Arctic Research Initiative
2009 Funded Project

Project Summary

The Arctic sea ice waxes and wanes in accordance with the annual cycle of the solar radiation.  The sea ice partly melts in the summer when days are long, and then grows back during the winter when sunlight is low or absent.  One of the most important characteristics of sea ice is the high albedo, causing sea ice to reflect more incoming solar radiation back to the atmosphere than the darker ocean water.  Because of the large difference in albedo between sea ice and open water, any small changes in the Arctic surface albedo would affect strongly the surface energy budget and thus, the sea ice extent.  This icealbedo feedback is regarded as a dominant mechanism for the continuing sea ice loss in the Arctic.  On the other hand, the Arctic is one of the cloudiest regions on the earth.  Radiative properties of clouds are somewhat similar to ice, because both have high visible albedo and high longwave emissivity.  Clouds affect the surface radiation budget via two ways: they reflect incoming solar radiation and reduce the downwelling shortwave radiation at the surface (i.e., a cooling effect), and they trap heat emitted by the earth and re-emit some of that energy back to the surface, leading to an increase of the downwelling longwave (i.e., a warming effect).  This cloud-radiation feedback, although it has been suggested to play an important role in polar amplification of the Arctic climate change, remains as one of the least understood processes. 

The new and continuing satellite radiation programs (ISCCP, GEWEX-SRB, and NASA’s CERES) developed in past years have led to rich archives of the surface radiative fluxes with high temporal and spatial resolution for multiple years (1983-present).  Preliminary study based on these satellite archives suggested that albedo, surface temperature, and clouds have intertwined in a complex manner in affecting the Arctic Ocean surface radiative fluxes, and that the seemingly dominant sea icealbedo feedback mechanism may have been enhanced by the cloud-radiation feedback process. 
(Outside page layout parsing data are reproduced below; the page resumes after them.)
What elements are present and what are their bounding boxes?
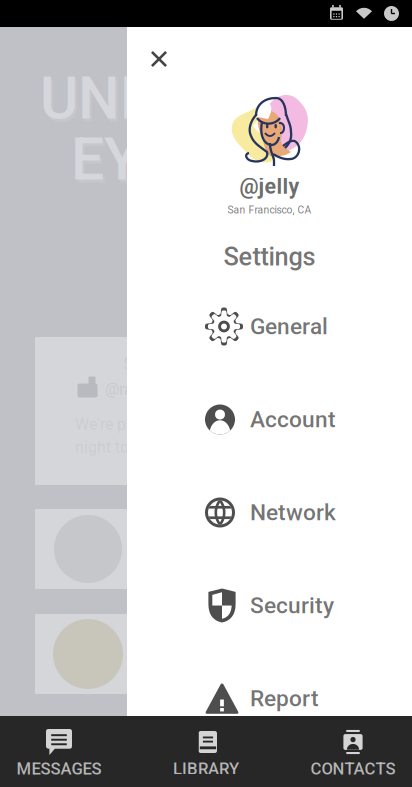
button[interactable]: CONTACTS — [294, 716, 412, 787]
button[interactable]: Report — [127, 652, 412, 745]
staticText: We're planning a quiet — [75, 415, 231, 434]
staticText: MESSAGES — [16, 759, 102, 778]
staticText: Settings — [224, 242, 316, 272]
button[interactable]: Security — [127, 559, 412, 652]
staticText: UNEY — [40, 64, 189, 133]
staticText: EYE — [71, 125, 173, 194]
staticText: S — [123, 353, 134, 375]
staticText: @jelly — [240, 174, 300, 199]
staticText: LIBRARY — [173, 759, 239, 778]
staticText: Report — [250, 685, 319, 712]
staticText: CONTACTS — [310, 759, 396, 778]
button[interactable]: LIBRARY — [118, 716, 294, 787]
button[interactable]: General — [127, 280, 412, 373]
staticText: night to get together — [75, 438, 217, 457]
staticText: Security — [250, 592, 334, 619]
button[interactable]: Network — [127, 466, 412, 559]
button[interactable]: MESSAGES — [0, 716, 118, 787]
staticText: General — [250, 313, 328, 340]
staticText: Account — [250, 406, 336, 433]
staticText: Network — [250, 499, 336, 526]
button[interactable]: Close — [138, 38, 180, 80]
staticText: UNEY — [42, 67, 191, 136]
staticText: EYE — [73, 128, 175, 197]
button[interactable]: Account — [127, 373, 412, 466]
staticText: San Francisco, CA — [228, 204, 312, 216]
staticText: @randomuser — [105, 380, 206, 399]
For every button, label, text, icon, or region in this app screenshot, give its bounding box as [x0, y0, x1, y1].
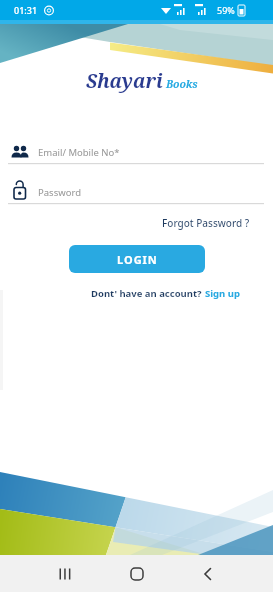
button[interactable]: Email/ Mobile No*: [8, 140, 264, 164]
staticText: Shayari: [86, 68, 163, 94]
staticText: LOGIN: [117, 252, 158, 267]
button[interactable]: [45, 555, 85, 592]
staticText: 01:31: [14, 4, 38, 16]
button[interactable]: Sign up: [205, 287, 240, 300]
button[interactable]: [117, 555, 157, 592]
button[interactable]: LOGIN: [69, 245, 205, 273]
staticText: Books: [166, 77, 198, 91]
staticText: Email/ Mobile No*: [38, 146, 120, 159]
button[interactable]: Forgot Password ?: [162, 216, 250, 230]
button[interactable]: Password: [8, 180, 264, 204]
staticText: Forgot Password ?: [162, 216, 250, 230]
staticText: Dont' have an account?: [91, 287, 205, 300]
staticText: Password: [38, 186, 81, 199]
staticText: 59%: [217, 4, 235, 16]
staticText: Sign up: [205, 287, 240, 300]
button[interactable]: [188, 555, 228, 592]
The aim of this proposed study is to utilize the satellite-based radiation archives to gain a better understanding of the sea ice-albedo feedback, cloud-radiation feedback, and their coupled interactions, with particular focus on the effects of the two feedback processes on the surface radiation budget over the Arctic Ocean.  The proposed study is built upon the ongoing Objectively Analyzed air-sea Fluxes (OAFlux) project which the PI has been leading.  It is expected that results from the proposed study would not only expand the OAFlux project to the polar oceans but also likely open the doors for new funding opportunities targeted for high-latitude climate change.  Since the surface radiative fluxes are a key driver for changes in sea ice and Arctic Ocean heat budget, the expertise developed here could ultimately benefit WHOI Arctic research programs.